Nothing but the listing below, retyped exactly, should appear in the answer.
────────────────────────────────────────
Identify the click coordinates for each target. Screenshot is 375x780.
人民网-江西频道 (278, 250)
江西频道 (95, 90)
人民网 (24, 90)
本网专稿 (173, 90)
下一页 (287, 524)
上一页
────────────────────────────────────────
**Final answer**
Identify the click coordinates for each target. Screenshot is 375x780.
人民网-江西频道 (278, 250)
江西频道 (95, 90)
人民网 (24, 90)
本网专稿 (173, 90)
下一页 (287, 524)
上一页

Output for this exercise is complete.